---------- THE INPUT

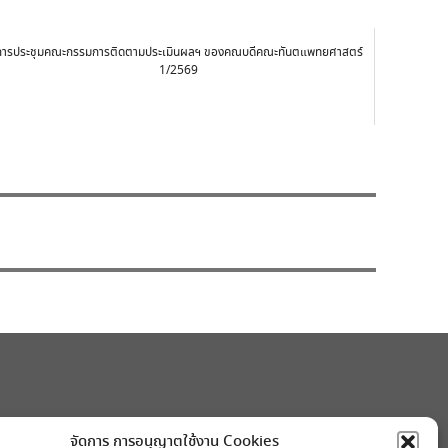
การประชุมคณะกรรมการติดตามประเมินผลฯ ของคณบดีคณะทันตแพทยศาสตร์
1/2569
จัดการ การอนุญาตใช้งาน Cookies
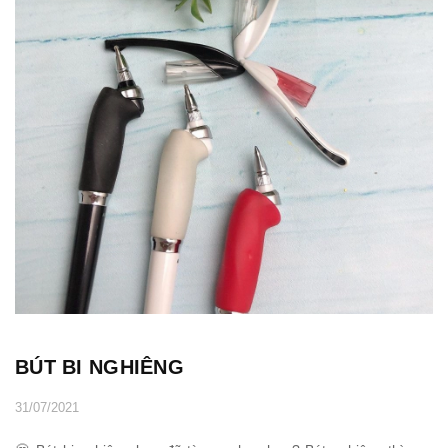
BÚT BI NGHIÊNG
31/07/2021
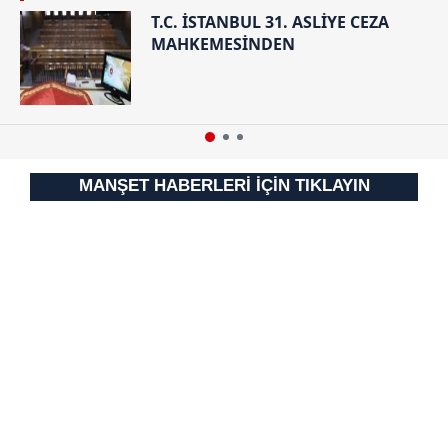
T.C. İSTANBUL 31. ASLİYE CEZA
MAHKEMESİNDEN
MANŞET HABERLERİ İÇİN TIKLAYIN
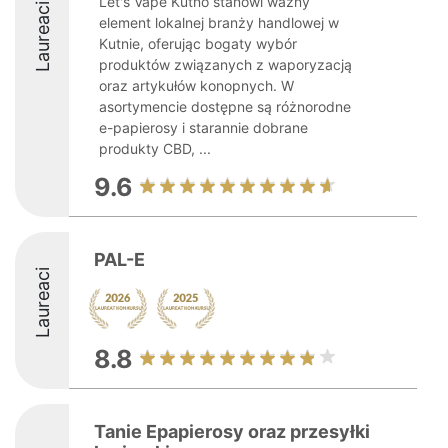
Let's Vape Kutno stanowi ważny
Laureaci
element lokalnej branży handlowej w
Kutnie, oferując bogaty wybór
produktów związanych z waporyzacją
oraz artykułów konopnych. W
asortymencie dostępne są różnorodne
e-papierosy i starannie dobrane
produkty CBD, ...
9.6
PAL-E
Laureaci
8.8
Tanie Epapierosy oraz przesyłki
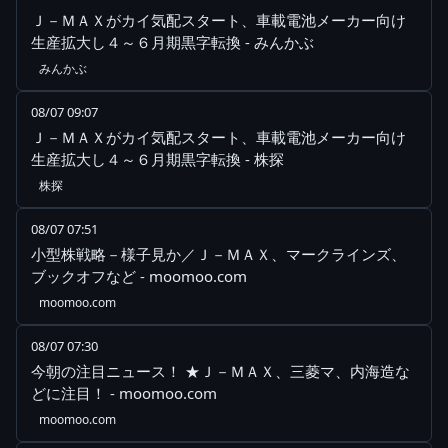
Ｊ－ＭＡＸがカイ気配スタート、車載電池メーカー向け
生産拡大し４～６月期黒字転換 - みんかぶ
みんかぶ
08/07 09:07
Ｊ－ＭＡＸがカイ気配スタート、車載電池メーカー向け
生産拡大し４～６月期黒字転換 - 株探
株探
08/07 07:51
小型株戦略－様子見か／Ｊ－ＭＡＸ、マークラインズ、
ブックオフなど - moomoo.com
moomoo.com
08/07 07:30
今朝の注目ニュース！ ★Ｊ－ＭＡＸ、三菱マ、内海造な
どに注目！ - moomoo.com
moomoo.com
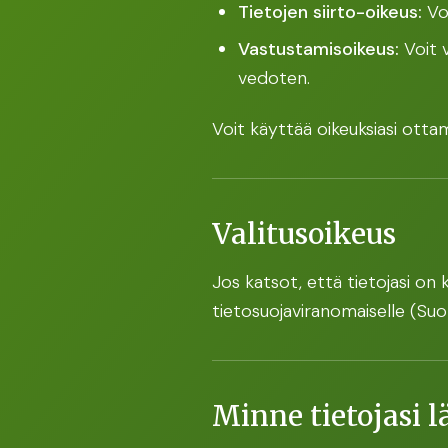
Tietojen siirto-oikeus:
Voi
Vastustamisoikeus:
Voit v
vedoten.
Voit käyttää oikeuksiasi ottam
Valitusoikeus
Jos katsot, että tietojasi on 
tietosuojaviranomaiselle (Su
Minne tietojasi 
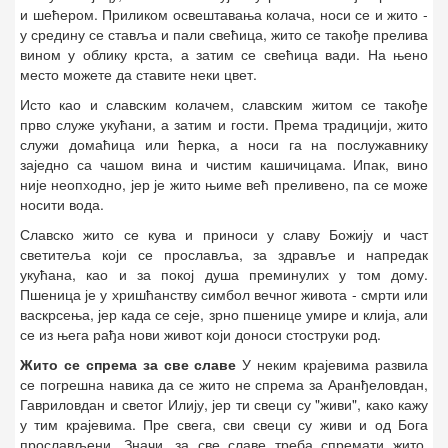
и шећером. Приликом освештавања колача, носи се и жито -
у средину се ставља и пали свећица, жито се такође прелива
вином у облику крста, а затим се свећица вади. На њено
место можете да ставите неки цвет.
Исто као и славским колачем, славским житом се такође
прво служе укућани, а затим и гости. Према традицији, жито
служи домаћица или ћерка, а носи га на послужавнику
заједно са чашом вина и чистим кашичицама. Ипак, вино
није неопходно, јер је жито њиме већ преливено, па се може
носити вода.
Славско жито се кува и приноси у славу Божију и част
светитеља који се прославља, за здравље и напредак
укућана, као и за покој душа преминулих у том дому.
Пшеница је у хришћанству симбол вечног живота - смрти или
васкрсења, јер када се сеје, зрно пшенице умире и клија, али
се из њега рађа нови живот који доноси стоструки род.
Жито се спрема за све славе
У неким крајевима развила
се погрешна навика да се жито не спрема за Аранђеловдан,
Гавриловдан и светог Илију, јер ти свеци су "живи", како кажу
у тим крајевима. Пре свега, сви свеци су живи и од Бога
прослављени. Значи, за све славе треба спремати жито.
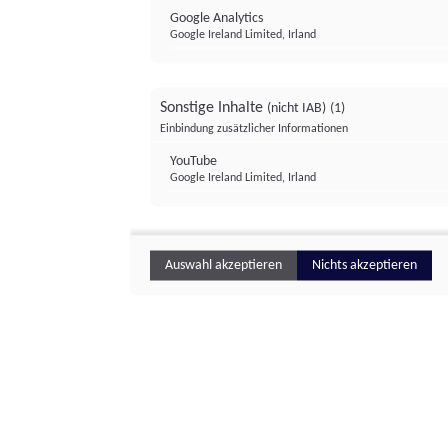
Google Analytics
Google Ireland Limited, Irland
Sonstige Inhalte
(nicht IAB)
(1)
Einbindung zusätzlicher Informationen
YouTube
Google Ireland Limited, Irland
Auswahl akzeptieren
Nichts akzeptieren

--------------------

__PROBLEM STATEMENT__.
Would it be possible to copy the material exactly, excluding the images?

__COMPLETED EXERCISE__.
การประชุมคณะกรรมการติดตามประเมินผลฯ ของคณบดีคณะทันตแพทยศาสตร์
1/2569
จัดการ การอนุญาตใช้งาน Cookies
BÚT BI NGHIÊNG
31/07/2021
T.C. İSTANBUL 31. ASLİYE CEZA
MAHKEMESİNDEN
MANŞET HABERLERİ İÇİN TIKLAYIN
Let's Vape Kutno stanowi ważny
Laureaci
element lokalnej branży handlowej w
Kutnie, oferując bogaty wybór
produktów związanych z waporyzacją
oraz artykułów konopnych. W
asortymencie dostępne są różnorodne
e-papierosy i starannie dobrane
produkty CBD, ...
9.6
PAL-E
Laureaci
8.8
Tanie Epapierosy oraz przesyłki
Ｊ－ＭＡＸがカイ気配スタート、車載電池メーカー向け
生産拡大し４～６月期黒字転換 - みんかぶ
みんかぶ
08/07 09:07
Ｊ－ＭＡＸがカイ気配スタート、車載電池メーカー向け
生産拡大し４～６月期黒字転換 - 株探
株探
08/07 07:51
小型株戦略－様子見か／Ｊ－ＭＡＸ、マークラインズ、
ブックオフなど - moomoo.com
moomoo.com
08/07 07:30
今朝の注目ニュース！ ★Ｊ－ＭＡＸ、三菱マ、内海造な
どに注目！ - moomoo.com
moomoo.com
Tietojen siirto-oikeus:
Voi
Vastustamisoikeus:
Voit v
vedoten.
Voit käyttää oikeuksiasi ottam
Valitusoikeus
Jos katsot, että tietojasi on 
tietosuojaviranomaiselle (Su
Minne tietojasi 
и шећером. Приликом освештавања колача, носи се и жито -
у средину се ставља и пали свећица, жито се такође прелива
вином у облику крста, а затим се свећица вади. На њено
место можете да ставите неки цвет.
Исто као и славским колачем, славским житом се такође
прво служе укућани, а затим и гости. Према традицији, жито
служи домаћица или ћерка, а носи га на послужавнику
заједно са чашом вина и чистим кашичицама. Ипак, вино
није неопходно, јер је жито њиме већ преливено, па се може
носити вода.
Славско жито се кува и приноси у славу Божију и част
светитеља који се прославља, за здравље и напредак
укућана, као и за покој душа преминулих у том дому.
Пшеница је у хришћанству симбол вечног живота - смрти или
васкрсења, јер када се сеје, зрно пшенице умире и клија, али
се из њега рађа нови живот који доноси стоструки род.
Жито се спрема за све славе
У неким крајевима развила
се погрешна навика да се жито не спрема за Аранђеловдан,
Гавриловдан и светог Илију, јер ти свеци су "живи", како кажу
у тим крајевима. Пре свега, сви свеци су живи и од Бога
прослављени. Значи, за све славе треба спремати жито.
Google Analytics
Google Ireland Limited, Irland
Sonstige Inhalte
(nicht IAB)
(1)
Einbindung zusätzlicher Informationen
YouTube
Google Ireland Limited, Irland
Auswahl akzeptieren
Nichts akzeptieren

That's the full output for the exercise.